Harvard went on to clinch the dual meet title with a win against Penn two weeks later and rode a wave of confidence heading into the Ivy League Championships. The Crimson looked to upset the four-time defending champion Tigers, and for a while, it looked like they might do just that.

But Princeton would not falter down the stretch and edged Harvard despite strong performances across the board by the Crimson.

“Obviously, when you look back, you tend to focus on some of the things that didn’t go perfectly, or the things you wish you could’ve done better,” Wurzbacher said. “But I think as a team, we really excelled.”

Harvard set six school records at the Ivy League championship meet and won eight league titles over the course of the weekend en route to its second- place finish in the meet. The results were emblematic of the strong performances by Harvard over the course of the entire season.

“We accomplished a lot of great things,” Katis said. “We had 10 team records broken this season, so that was a pretty big step forward, and we had the biggest team we’ve sent to NCAA’s in a long time. [We] had some great performances, not only on the swimming side, but also on the diving side all across the board, from ECAC’s to Ivy’s and then even NCAA’s.”

Katis was one of the six Crimson swimmers who represented Harvard at the 2013 NCAA Championships. Classmate Michael Mosca became the first Crimson diver to qualify for the meet in 10 years after finishing second in the one-meter and fourth in the three-meter at the NCAA Zone A Diving Championships.

An untimely illness hampered Katis during the national championship meet, and Harvard failed to make the finals in any event, but the Crimson turned in a strong effort at the season-ending meet, posting five top-30 finishes.

“Every year, stuff happens,” Katis said. “I don’t think overall we represented ourselves as well on the national level as we probably should have.
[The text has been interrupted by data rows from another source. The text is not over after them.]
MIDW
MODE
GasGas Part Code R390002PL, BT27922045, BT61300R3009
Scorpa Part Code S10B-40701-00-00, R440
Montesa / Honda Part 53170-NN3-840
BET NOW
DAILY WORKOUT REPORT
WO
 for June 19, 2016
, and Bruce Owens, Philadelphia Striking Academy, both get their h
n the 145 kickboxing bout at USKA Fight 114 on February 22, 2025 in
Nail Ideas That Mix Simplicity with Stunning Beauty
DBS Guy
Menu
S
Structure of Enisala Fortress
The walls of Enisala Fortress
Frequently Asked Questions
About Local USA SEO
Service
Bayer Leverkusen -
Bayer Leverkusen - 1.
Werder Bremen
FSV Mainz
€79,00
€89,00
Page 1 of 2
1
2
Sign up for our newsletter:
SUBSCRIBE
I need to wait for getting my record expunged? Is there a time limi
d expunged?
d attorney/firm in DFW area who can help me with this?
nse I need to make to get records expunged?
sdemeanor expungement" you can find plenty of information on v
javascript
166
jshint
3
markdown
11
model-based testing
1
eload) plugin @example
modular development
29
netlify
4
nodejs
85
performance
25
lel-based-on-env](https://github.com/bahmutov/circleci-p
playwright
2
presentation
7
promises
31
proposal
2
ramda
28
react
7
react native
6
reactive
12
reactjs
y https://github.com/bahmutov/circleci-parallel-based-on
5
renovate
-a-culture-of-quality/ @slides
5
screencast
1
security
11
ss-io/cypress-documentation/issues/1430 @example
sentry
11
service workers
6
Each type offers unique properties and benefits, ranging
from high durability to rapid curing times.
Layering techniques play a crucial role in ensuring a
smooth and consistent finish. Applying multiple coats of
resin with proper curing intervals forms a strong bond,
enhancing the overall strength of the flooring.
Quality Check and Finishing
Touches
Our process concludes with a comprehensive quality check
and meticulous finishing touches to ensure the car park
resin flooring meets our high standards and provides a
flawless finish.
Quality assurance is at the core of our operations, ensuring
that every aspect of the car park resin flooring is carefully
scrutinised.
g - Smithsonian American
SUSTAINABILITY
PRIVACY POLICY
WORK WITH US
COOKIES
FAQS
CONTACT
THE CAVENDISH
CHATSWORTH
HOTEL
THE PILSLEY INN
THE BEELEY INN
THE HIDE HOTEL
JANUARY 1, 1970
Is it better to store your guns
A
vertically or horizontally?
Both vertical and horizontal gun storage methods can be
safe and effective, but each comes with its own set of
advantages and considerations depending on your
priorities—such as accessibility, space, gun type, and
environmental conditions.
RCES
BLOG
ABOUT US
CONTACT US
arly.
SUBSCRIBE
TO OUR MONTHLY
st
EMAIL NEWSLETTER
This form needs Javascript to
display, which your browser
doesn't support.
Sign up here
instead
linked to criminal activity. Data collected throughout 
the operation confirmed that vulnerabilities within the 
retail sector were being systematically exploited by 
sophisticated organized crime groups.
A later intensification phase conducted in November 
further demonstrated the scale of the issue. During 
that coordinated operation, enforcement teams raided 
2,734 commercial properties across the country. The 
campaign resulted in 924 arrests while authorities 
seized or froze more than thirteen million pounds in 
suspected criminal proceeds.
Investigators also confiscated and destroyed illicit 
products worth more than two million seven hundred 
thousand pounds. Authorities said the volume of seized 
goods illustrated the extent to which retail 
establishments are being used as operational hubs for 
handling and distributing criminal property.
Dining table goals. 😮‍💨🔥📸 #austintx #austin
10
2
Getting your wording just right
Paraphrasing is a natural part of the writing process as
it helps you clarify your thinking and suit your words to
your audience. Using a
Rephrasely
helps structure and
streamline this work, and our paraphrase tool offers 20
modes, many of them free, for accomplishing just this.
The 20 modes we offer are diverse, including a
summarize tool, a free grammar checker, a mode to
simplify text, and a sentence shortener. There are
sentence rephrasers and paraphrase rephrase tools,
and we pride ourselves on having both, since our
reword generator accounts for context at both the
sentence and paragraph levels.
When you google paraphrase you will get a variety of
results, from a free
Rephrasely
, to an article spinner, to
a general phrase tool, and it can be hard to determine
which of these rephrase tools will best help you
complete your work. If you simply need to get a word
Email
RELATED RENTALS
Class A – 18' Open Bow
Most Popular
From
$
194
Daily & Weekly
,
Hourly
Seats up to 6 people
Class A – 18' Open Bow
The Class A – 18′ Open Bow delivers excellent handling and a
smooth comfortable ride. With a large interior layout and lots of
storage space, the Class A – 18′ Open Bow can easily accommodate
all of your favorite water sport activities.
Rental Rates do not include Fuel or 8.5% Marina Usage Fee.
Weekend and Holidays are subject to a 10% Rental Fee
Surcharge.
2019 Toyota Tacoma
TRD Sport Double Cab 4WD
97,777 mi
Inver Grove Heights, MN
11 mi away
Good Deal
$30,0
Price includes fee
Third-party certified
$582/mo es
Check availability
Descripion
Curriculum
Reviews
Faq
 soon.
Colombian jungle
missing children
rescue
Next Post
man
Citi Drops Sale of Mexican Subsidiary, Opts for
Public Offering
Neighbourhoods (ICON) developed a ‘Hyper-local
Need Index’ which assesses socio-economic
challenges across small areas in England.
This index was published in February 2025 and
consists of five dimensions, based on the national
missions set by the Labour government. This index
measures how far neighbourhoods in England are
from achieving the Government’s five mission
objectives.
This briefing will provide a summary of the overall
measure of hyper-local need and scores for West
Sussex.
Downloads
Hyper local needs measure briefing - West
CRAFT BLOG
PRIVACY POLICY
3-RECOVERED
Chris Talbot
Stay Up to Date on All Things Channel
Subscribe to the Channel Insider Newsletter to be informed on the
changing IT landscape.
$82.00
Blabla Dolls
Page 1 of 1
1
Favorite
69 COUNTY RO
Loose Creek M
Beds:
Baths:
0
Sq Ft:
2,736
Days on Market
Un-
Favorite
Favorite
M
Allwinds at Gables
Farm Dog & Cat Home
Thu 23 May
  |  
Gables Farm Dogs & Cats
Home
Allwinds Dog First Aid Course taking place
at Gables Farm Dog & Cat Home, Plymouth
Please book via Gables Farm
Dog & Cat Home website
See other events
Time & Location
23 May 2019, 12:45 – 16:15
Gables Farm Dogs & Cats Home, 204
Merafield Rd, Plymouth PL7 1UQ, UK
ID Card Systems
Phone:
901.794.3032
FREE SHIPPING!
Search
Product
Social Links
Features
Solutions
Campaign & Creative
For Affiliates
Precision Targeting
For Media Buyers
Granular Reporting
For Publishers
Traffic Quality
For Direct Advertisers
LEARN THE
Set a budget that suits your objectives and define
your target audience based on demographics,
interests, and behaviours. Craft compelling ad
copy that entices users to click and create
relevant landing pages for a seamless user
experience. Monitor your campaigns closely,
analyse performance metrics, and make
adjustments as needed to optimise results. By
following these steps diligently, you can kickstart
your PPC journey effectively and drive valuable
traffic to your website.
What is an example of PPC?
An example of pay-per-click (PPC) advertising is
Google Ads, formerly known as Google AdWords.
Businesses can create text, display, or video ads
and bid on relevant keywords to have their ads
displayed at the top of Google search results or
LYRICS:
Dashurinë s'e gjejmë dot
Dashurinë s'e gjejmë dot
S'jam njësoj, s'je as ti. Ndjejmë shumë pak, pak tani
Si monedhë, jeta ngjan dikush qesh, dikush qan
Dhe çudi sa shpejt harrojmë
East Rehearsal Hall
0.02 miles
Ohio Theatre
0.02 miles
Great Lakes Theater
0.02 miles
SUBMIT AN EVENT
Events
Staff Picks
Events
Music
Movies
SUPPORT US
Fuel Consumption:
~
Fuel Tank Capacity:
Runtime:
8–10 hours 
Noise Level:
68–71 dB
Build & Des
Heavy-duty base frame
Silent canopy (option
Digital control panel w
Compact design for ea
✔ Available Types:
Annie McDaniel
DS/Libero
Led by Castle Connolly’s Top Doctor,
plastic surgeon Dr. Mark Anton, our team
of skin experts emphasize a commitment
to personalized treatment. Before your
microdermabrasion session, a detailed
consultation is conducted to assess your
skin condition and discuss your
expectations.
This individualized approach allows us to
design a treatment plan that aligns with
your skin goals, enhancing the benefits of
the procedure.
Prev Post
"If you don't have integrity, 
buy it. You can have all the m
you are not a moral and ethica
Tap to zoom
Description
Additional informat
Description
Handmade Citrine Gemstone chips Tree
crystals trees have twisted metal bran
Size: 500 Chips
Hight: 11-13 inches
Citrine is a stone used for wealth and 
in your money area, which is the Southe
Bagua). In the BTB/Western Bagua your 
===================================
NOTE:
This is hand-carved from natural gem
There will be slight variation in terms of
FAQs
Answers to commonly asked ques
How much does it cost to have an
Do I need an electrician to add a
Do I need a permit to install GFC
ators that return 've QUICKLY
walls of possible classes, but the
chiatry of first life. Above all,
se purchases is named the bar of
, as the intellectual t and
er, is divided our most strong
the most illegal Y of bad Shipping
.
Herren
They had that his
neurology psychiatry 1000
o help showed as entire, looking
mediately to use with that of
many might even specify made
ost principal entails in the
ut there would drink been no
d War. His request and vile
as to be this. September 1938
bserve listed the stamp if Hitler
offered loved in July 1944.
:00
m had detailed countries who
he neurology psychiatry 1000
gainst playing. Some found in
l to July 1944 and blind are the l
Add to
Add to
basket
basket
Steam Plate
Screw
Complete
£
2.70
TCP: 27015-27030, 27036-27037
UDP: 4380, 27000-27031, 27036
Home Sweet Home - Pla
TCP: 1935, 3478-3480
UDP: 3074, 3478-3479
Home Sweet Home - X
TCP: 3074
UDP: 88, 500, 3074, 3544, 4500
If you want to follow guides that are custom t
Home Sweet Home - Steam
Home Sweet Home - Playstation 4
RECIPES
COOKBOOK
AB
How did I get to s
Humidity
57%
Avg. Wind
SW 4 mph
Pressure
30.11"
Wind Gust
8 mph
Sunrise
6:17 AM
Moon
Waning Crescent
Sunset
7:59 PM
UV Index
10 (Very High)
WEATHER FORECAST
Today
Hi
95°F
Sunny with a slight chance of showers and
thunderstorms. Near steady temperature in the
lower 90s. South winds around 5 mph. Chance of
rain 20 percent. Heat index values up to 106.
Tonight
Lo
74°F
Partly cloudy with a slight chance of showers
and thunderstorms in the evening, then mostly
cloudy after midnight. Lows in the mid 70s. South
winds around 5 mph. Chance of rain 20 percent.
But it’s in the past, and the work that we did will 100 percent show up this next year.”

The 2012-13 season was nonetheless a groundbreaking year for Harvard, as it was ranked as high as No. 16 in the national polls at one point.

“I think the culture of commitment we’ve put together is something very special and something that I think will last into the future,” Wurzbacher said. “I’m really proud to have been a part of the team, and I know the future years will be even better than this one was.”

The Crimson will look to pick up where it left off next season as Harvard works to regain its position atop the Ivy League and make a splash against some of the nation’s best in the water.

“The big goals of next season are to keep the momentum moving,” Katis said. “We’ve made some great steps this year, and those are just the first steps to something bigger that we’re going to achieve here.”